As the caries were at D2 level and no local anaesthesia was administrated, we decided to selectively remove caries to firm dentine. In this approach, various criteria are used to determine the removal of carious tissue, both at the edges of the cavity and near the pulp. The main objective is to create an environment that is conducive to the best adhesive seal for restoration. To achieve this goal, it is crucial to have intact enamel and hard dentin at the edges of the cavity, which promotes the longevity of the restoration. However, near the pulp, a different criterion is applied, which aims to preserve firm dentin to prevent pulp exposure. This method is recommended for shallow or moderately deep lesions because the depth of the cavity must be sufficient to ensure adequate sound enamel and dentin around the edges, facilitating effective bonding and a complete peripheral seal (Innes et al., 2016), (Schwendicke, 2018a), (Barrett & O'Sullivan, 2021).

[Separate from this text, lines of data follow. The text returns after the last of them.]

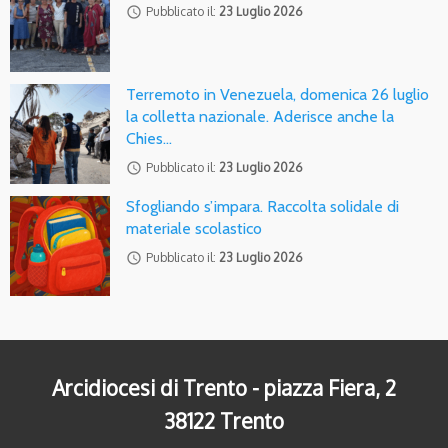
access_time
Pubblicato il:
23 Luglio 2026
Terremoto in Venezuela, domenica 26 luglio
la colletta nazionale. Aderisce anche la
Chies…
access_time
Pubblicato il:
23 Luglio 2026
Sfogliando s’impara. Raccolta solidale di
materiale scolastico
access_time
Pubblicato il:
23 Luglio 2026
Arcidiocesi di Trento - piazza Fiera, 2
38122 Trento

Material used: 3M™ Vitremer™ Core Buildup/Restorative B2. (same motivation as above).
Sixth visit
Three months follow-up: MG’s oral hygiene has improved since the initial visit, though there is still room for further improvement. Oral hygiene instructions were reinforced. Topical fluoride was applied using 5% sodium fluoride varnish (2.26% fluoride, 22,600 ppm F).

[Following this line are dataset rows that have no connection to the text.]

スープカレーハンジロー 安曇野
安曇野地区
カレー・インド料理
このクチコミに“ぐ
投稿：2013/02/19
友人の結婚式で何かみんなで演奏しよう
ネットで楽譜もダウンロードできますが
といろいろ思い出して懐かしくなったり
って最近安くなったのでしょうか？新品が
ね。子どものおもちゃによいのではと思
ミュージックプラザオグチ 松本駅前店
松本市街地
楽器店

After consulting with the orthodontic department, the plan for managing lower incisor crowding is to use a lower lingual arch. However, as previously mentioned, it is essential to stabilize MG's caries and improve her oral hygiene practices to ensure she can fully benefit from the interceptive treatment.
Preserving leeway space during the mixed dentition phase is a well-established method for managing space, particularly in the mandibular arch, where it can address minor anterior crowding using a passive lower lingual arch (LLA) as the dentition transitions to permanent teeth (Hudson et al., 2013). Gianelly's study found that 4.5 mm of crowding could be resolved in 77% of cases using this approach (Gianelly, 1994).
However, clinicians must monitor the intermaxillary first molar relationships. Maintaining mandibular arch length can lead to unfavourable molar relationships if the upper molars drift mesially into the leeway space while lower molars are held back. In such cases, distalizing the upper molars with headgear or interarch elastics may be necessary to achieve proper occlusion (Hudson et al., 2013, Ngan et al., 1999). Notably, the upper leeway space is generally larger than the lower space.
We will continue to monitor MG's oral hygiene every three months; however, according to her current oral hygiene level, she is not a candidate for intermittent appliance; this has been communicated to MG and her parents, and the ball is in their hands, so to speak.